NOTE 5 -- STOCK-BASED EMPLOYEE COMPENSATION:

     As of June 30, 2005, the Company had two stock-based employee compensation
plans, which are described more fully in Note 12 of the Company's financial
statements in its most recent Annual Report on Form 10-K. Prior to fiscal 2003,
the Company accounted for those plans under the recognition and measurement
principles of APB Opinion No. 25, Accounting for Stock Issued to Employees, and
related Interpretations. Under this standard, no stock option-based employee
compensation cost is reflected in net income, as all options granted under the
plans had an exercise price equal to the market value of the underlying Common
Stock on the date of grant. Effective July 1, 2003, the Company adopted the fair
value recognition provisions of FAS No. 148. Under the Prospective transition
method selected by the Company, fair value accounting is applied to all new
stock grants and modifications to old grants since January 1, 2003. Disclosure
of pro-forma net income and EPS is continued for any pre-adoption grants. No
options have been granted subsequent to the adoption of FAS No. 148.

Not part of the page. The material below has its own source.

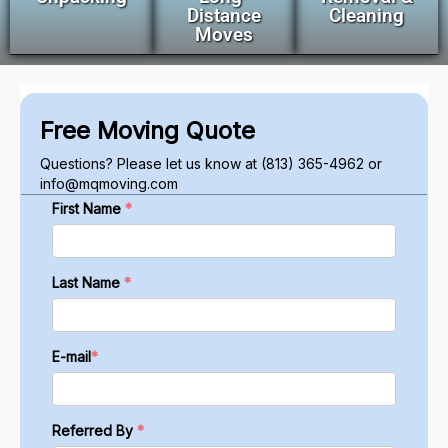
Distance
Cleaning
Moves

     The following table illustrates the effect on net income and earnings per
share as if the fair value based method had been applied to all outstanding and
unvested awards in each period. (000's omitted, except per share amounts).



                                                                             For the                 For the
                                                                       three-month period       six-month period
                                                                         Ended June 30,           ended June 30,
                                                                       ------------------       -----------------
                                                                        2005        2004         2005       2004 
                                                                       ------      ------       ------     ------

                                                                                                 
         Net Income, as reported................................        $467        $320         $781       $507

         Add: Stock-based employee compensation expense
         included in reported net income, net of related tax
         effects................................................          27          37           49         68

         Deduct:  Total stock-based employee compensation
         expense determined under fair value based method
         for all awards, net of related tax effects.............         (70)        (98)        (135)      (190)

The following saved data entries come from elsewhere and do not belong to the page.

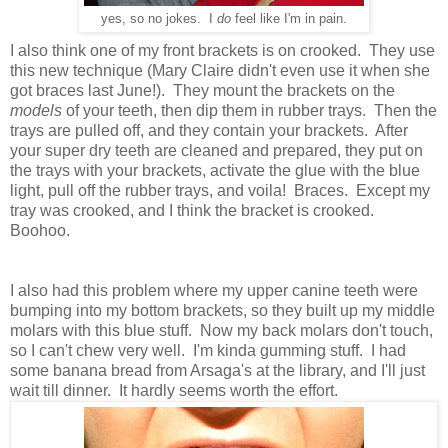
yes, so no jokes. I
do
feel like I'm in pain.
I also think one of my front brackets is on crooked. They use
this new technique (Mary Claire didn't even use it when she
got braces last June!). They mount the brackets on the
models
of your teeth, then dip them in rubber trays. Then the
trays are pulled off, and they contain your brackets. After
your super dry teeth are cleaned and prepared, they put on
the trays with your brackets, activate the glue with the blue
light, pull off the rubber trays, and voila! Braces. Except my
tray was crooked, and I think the bracket is crooked.
Boohoo.
I also had this problem where my upper canine teeth were
bumping into my bottom brackets, so they built up my middle
molars with this blue stuff.
Now my back molars don't touch,
so I can't chew very well. I'm kinda gumming stuff. I had
some banana bread from Arsaga's at the library, and I'll just
wait till dinner. It hardly seems worth the effort.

         Pro forma net income...................................         424         259          695        385

         Earnings per share:
              Basic-as reported.................................       $0.10       $0.07        $0.16      $0.11
              Basic-pro forma...................................       $0.09       $0.05        $0.15      $0.08

              Diluted-as reported...............................       $0.09       $0.06        $0.15      $0.10
              Diluted-pro forma.................................       $0.08       $0.05        $0.14      $0.08



                                       9


NOTE 6 -- LITIGATION

     There are minor legal proceedings to which the Company is a party. In the
Company's opinion, the claims asserted and the outcome of such proceedings will
not have a material adverse effect on the financial position, results of
operations or the cash flow of the Company.

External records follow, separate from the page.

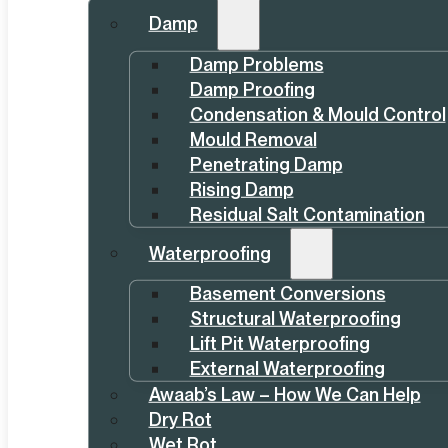
Damp
Damp Problems
Damp Proofing
Condensation & Mould Control
Mould Removal
Penetrating Damp
Rising Damp
Residual Salt Contamination
Waterproofing
Basement Conversions
Structural Waterproofing
Lift Pit Waterproofing
External Waterproofing
Awaab’s Law – How We Can Help
Dry Rot
Wet Rot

NOTE 7 -- RECENT ACCOUNTING STANDARDS

Non-monetary Assets


     In December 2004, the FASB issued Statement of Financial Accounting
Standards (SFAS) No. 153, "Exchanges of Non--monetary Assets - an amendment of
APB Opinion No. 29. SFAS 153 is based on the principle that exchanges of
non-monetary assets should be measured based on the fair value of the assets
exchanged. SFAS 153 eliminates the exception for non-monetary exchanges of
similar productive assets and replaces it with a general exception for exchanges
of non-monetary assets that do not have commercial substance. A non-monetary
exchange has commercial substance if the future cash flows of the entity are
expected to change significantly as a result of the exchange. SFAS 153 is
effective for non-monetary asset exchanges in fiscal periods beginning after
June 15, 2005. We do not believe the adoption of SFAS 153 will have a material
impact on our consolidated financial position, results of operations or cash
flows.


 Accounting Changes


     In May 2005, the FASB issued Statement of Financial Accounting Standards
(SFAS) No. 154, "Accounting Changes and Error Corrections" which replaces APB
Opinions No. 20 and SFAS No. 3. SFAS 154 provides guidance on the accounting for
and reporting of accounting changes and error corrections. It establishes
retrospective application, or the latest practicable date, as the required
method for reporting a change in accounting principle and the reporting of a
correction of an error. SFAS 154 is effective for accounting changes and
corrections of errors made in fiscal years beginning after December 15, 2005. We
do not believe the adoption of SFAS 154 will have a material impact on our
consolidated financial position, results of operations or cash flows.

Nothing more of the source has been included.